Although OSA pathology and pathophysiology predispose to DMV and DI, the true incidence of problems resulting from MO is undefined. The popularity of bariatric surgery has brought numerous patients with MO to the operating room. Because these patients receive face mask ventilation infrequently, there is little practical experience to refute classic teachings about such ventilation. It is reasonable to expect fat cheeks, a short immobile neck, a large tongue, and pharyngeal adipose deposits to complicate face mask ventilation.⁵³ Nevertheless, Brodsky and colleagues reported on a morbidly obese patient with a BMI of 43 kg/m² and OSA who was ventilated easily by face mask.⁵⁴ This experience serves to document the clinical findings of many practitioners. Along the same lines, considerable experience with laryngoscopy in patients with MO has developed. Absent findings to the contrary, most of these patients are easy to intubate. In other words, MO does not appear to be a strong independent predictor of DI.⁵⁴^–⁵⁷ The presence of other DI predictors implies potential problems.⁵⁸ Gonzalez and colleagues suggested that a neck circumference greater than 43 cm (19 inches) is such a predictor.⁵⁹ Pretracheal fat accumulation has been investigated as a predictor of DI, but the results have been conflicting.^60,⁶¹

B Pregnancy

Airway management is one of the most important factors contributing to maternal mortality.^62,⁶³ (See Chapter 37 for further details.) Airway difficulties pose a risk of pulmonary aspiration and hypoxic cardiopulmonary arrest. Rocke and associates reported some degree of difficulty during intubation in almost 8% of full-term pregnant patients undergoing cesarean section.⁵⁵

Pregnant patients usually are young and have full dentition. Prominent maxillary incisors obstruct the line of sight, as discussed previously, and many pregnant women present with reduced interincisor distances because of TMJ dysfunction or other etiologies. Reduced interincisor distances limit the space available for visualization and manipulation of instruments in the mouth.

Pregnant patients suffer from generalized soft tissue swelling. They all gain weight and often reach MO proportions. Short, fat necks tend to prevent achievement of the proper sniffing position, which impairs aligning the visual axes of the mouth, pharynx, and larynx. Redundant pharyngeal tissues may fall into the airway during traditional laryngoscopy, obstructing the line of sight. Tissue edema can produce so much mucosal swelling that landmarks, such as epiglottis and arytenoids, are hard to distinguish. The breasts may be so engorged that they interfere with placement of a laryngoscope handle.⁶⁴ As the space between mandible and chest diminishes, less room is available for the assistant’s hand to provide cricoid pressure. In fact, the assistant’s hand may take up space needed to open the mouth, thereby preventing adequate mouth opening. Sufficient mouth opening is required to see through the airway as well as to insert and manipulate equipment.

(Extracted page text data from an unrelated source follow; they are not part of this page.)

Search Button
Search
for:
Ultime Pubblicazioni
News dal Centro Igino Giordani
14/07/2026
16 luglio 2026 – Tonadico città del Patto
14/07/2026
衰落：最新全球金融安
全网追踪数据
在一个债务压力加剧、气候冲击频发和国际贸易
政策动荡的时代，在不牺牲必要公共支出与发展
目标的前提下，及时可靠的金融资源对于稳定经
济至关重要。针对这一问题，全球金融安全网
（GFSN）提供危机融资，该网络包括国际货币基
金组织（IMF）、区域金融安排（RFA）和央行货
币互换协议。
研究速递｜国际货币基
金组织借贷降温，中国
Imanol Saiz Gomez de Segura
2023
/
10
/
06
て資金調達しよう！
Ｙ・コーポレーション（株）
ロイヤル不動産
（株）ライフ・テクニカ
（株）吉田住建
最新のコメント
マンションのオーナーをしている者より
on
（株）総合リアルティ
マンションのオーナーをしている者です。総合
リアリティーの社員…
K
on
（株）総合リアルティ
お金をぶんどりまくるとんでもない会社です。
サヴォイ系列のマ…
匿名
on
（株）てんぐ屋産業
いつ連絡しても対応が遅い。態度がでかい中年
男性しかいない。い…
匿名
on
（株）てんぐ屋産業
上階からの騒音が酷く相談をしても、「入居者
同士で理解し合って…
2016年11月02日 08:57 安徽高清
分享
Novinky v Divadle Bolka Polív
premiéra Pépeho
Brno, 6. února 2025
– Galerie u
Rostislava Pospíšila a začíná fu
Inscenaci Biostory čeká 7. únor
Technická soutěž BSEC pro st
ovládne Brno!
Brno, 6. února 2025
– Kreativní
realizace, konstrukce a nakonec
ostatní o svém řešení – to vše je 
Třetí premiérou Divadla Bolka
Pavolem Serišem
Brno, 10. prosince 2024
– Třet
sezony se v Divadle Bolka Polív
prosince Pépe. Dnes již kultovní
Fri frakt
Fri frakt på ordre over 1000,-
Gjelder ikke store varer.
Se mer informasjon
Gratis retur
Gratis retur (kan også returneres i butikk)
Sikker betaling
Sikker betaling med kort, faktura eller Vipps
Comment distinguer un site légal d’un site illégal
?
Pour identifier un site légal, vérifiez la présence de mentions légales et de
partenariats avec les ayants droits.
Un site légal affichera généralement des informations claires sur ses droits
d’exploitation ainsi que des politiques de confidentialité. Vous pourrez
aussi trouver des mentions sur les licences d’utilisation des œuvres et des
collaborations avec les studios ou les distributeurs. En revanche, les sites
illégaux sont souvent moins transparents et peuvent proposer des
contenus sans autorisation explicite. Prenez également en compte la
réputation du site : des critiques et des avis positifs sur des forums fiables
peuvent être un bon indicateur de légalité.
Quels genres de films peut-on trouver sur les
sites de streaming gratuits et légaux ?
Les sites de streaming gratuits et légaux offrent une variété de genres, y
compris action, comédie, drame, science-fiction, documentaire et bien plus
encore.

Tongue swelling produces macroglossia. Macroglossia prevents sufficient displacement into the mandibular space, so the line of sight is obstructed. It has been suggested that straining can exacerbate the Mallampati-Samsoon classification.⁶⁵

Overzealous left lateral uterine displacement can tilt the torso and neck, altering the airway position in relation to the cervical spine. Cricoid pressure may exacerbate this problem by displacing the airway laterally, occluding it,⁶⁶ or angulating the larynx.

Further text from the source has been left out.